I''m getting a 150 Gallon reef tank built and I'm wondering where to have the overflow box and return lines drilled..
The tank size is 60x24x24.. My choices for the overflow box is either in each rear corner, middle of back wall or on one side of the tank which would run front to rear and be 24 in in length.. As for the return lines I think top corners on the back wall would be best... Any suggestions???
Thanks to anyone who helps


----------



## DKRST (Jan 11, 2011)

I'm no expert on saltwater tanks, but I always like overflows and intakes at the back/corners. Aesthetically, I find them easier to hide and they eye tends to look initially at the center of the tank, or your tank focal point structure (which usually is not at one end).
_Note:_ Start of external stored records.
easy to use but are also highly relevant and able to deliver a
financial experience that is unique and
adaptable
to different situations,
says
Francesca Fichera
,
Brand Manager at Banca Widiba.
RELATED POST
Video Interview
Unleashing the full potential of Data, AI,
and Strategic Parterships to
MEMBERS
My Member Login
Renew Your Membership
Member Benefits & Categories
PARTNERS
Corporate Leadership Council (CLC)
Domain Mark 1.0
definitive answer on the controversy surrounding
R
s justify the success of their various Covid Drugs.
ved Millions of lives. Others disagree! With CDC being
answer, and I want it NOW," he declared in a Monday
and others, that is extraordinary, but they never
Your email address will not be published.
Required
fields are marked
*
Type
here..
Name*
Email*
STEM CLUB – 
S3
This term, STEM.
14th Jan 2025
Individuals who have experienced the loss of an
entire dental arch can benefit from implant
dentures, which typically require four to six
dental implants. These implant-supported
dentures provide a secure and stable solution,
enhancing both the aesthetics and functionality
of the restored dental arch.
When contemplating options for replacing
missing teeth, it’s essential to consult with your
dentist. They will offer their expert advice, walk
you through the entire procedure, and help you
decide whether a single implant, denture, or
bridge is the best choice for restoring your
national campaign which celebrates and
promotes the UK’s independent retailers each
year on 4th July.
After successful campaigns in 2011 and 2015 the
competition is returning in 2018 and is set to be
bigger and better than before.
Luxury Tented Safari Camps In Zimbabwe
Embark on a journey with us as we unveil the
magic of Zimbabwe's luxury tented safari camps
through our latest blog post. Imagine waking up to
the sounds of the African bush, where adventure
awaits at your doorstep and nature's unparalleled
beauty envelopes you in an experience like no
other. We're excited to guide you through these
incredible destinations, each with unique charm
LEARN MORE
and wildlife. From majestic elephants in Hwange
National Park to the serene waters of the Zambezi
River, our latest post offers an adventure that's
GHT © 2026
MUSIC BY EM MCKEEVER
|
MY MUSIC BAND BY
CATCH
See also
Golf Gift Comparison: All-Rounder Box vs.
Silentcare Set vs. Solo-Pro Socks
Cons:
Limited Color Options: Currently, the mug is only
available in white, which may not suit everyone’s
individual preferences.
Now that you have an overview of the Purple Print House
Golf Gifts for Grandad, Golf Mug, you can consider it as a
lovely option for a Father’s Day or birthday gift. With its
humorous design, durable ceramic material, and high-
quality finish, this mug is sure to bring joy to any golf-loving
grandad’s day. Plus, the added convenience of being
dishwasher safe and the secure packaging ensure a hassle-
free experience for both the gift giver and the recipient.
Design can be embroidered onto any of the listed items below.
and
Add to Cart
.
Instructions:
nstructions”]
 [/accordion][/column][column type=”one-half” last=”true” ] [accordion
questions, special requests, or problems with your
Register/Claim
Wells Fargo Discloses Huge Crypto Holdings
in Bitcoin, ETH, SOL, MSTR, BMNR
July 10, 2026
If you locate the return(s) at the opposite end, it gives a current across the entire system. Additional current can be added, as needed, with the various "surge" inducing powerheads and timers if you want to get really fancy.


----------



## triggerboy1957 (Jan 7, 2011)

DKRST said:


> I'm no expert on saltwater tanks, but I always like overflows and intakes at the back/corners. Aesthetically, I find them easier to hide and they eye tends to look initially at the center of the tank, or your tank focal point structure (which usually is not at one end). If you locate the return(s) at the opposite end, it gives a current across the entire system. Additional current can be added, as needed, with the various "surge" inducing powerheads and timers if you want to get really fancy.


Do you think it would be better to have only one overflow in one end or two overflows one in each end?


----------



## DKRST (Jan 11, 2011)

First a disclaimer - I'm not currently keeping saltwater critters. I have in the past, but that was 17+ years ago and the tech has _really _changed! That having been said, I am using wet/dry filters with sumps, canisters, hang on back, and the old standard undergravel filter in a variety of tanks. 

I personally think one overflow is fine, particularly since it minimizes the visual impact. I defer to the experts here, but I don't see any reason to have two overflows unless you simply can't get enough water through a single overflow to your filter/pump and need the volume a second outflow provides.


----------